-------- Source records --------

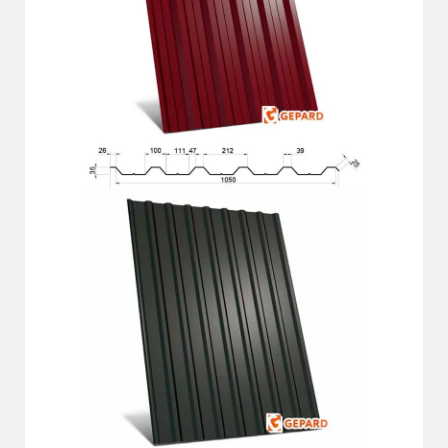
Докладніше
ГП-35 СО
Докладніше
ГП-20 Д Plus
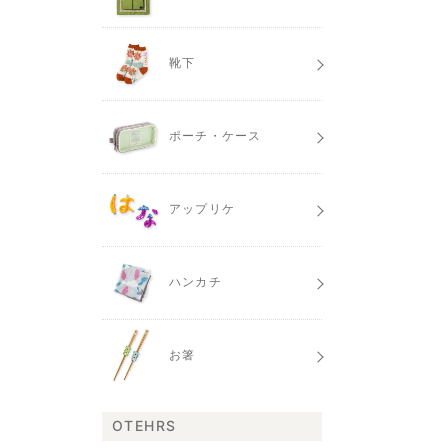
靴下
ポーチ・ケース
アップリケ
ハンカチ
お箸
OTEHRS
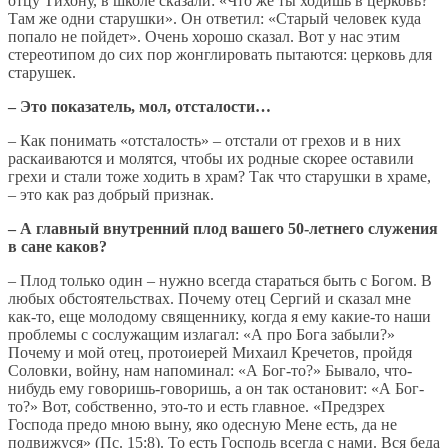
отцу Тихону, в школе сказали: «Что же ты ходишь в церковь?
Там же одни старушки». Он ответил: «Старый человек куда
попало не пойдет». Очень хорошо сказал. Вот у нас этим
стереотипом до сих пор жонглировать пытаются: церковь для
старушек.
– Это показатель, мол, отсталости…
– Как понимать «отсталость» – отстали от грехов и в них
раскаиваются и молятся, чтобы их родные скорее оставили
грехи и стали тоже ходить в храм? Так что старушки в храме,
– это как раз добрый признак.
– А главный внутренний плод вашего 50-летнего служения
в сане каков?
– Плод только один – нужно всегда стараться быть с Богом. В
любых обстоятельствах. Почему отец Сергий и сказал мне
как-то, еще молодому священнику, когда я ему какие-то наши
проблемы с сослужащим излагал: «А про Бога забыли?»
Почему и мой отец, протоиерей Михаил Кречетов, пройдя
Соловки, войну, нам напоминал: «А Бог-то?» Бывало, что-
нибудь ему говоришь-говоришь, а он так остановит: «А Бог-
то?» Вот, собственно, это-то и есть главное. «Предзрех
Господа предо мною выну, яко одесную Мене есть, да не
подвижуся» (Пс. 15:8). То есть Господь всегда с нами. Вся беда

--------

Problem statement
Begin at the first line of the entries and end at the line containing "в сане каков?": write out each line exactly, skipping pictures.

Your solution
Докладніше
ГП-35 СО
Докладніше
ГП-20 Д Plus
靴下
ポーチ・ケース
アップリケ
ハンカチ
お箸
OTEHRS
отцу Тихону, в школе сказали: «Что же ты ходишь в церковь?
Там же одни старушки». Он ответил: «Старый человек куда
попало не пойдет». Очень хорошо сказал. Вот у нас этим
стереотипом до сих пор жонглировать пытаются: церковь для
старушек.
– Это показатель, мол, отсталости…
– Как понимать «отсталость» – отстали от грехов и в них
раскаиваются и молятся, чтобы их родные скорее оставили
грехи и стали тоже ходить в храм? Так что старушки в храме,
– это как раз добрый признак.
– А главный внутренний плод вашего 50-летнего служения
в сане каков?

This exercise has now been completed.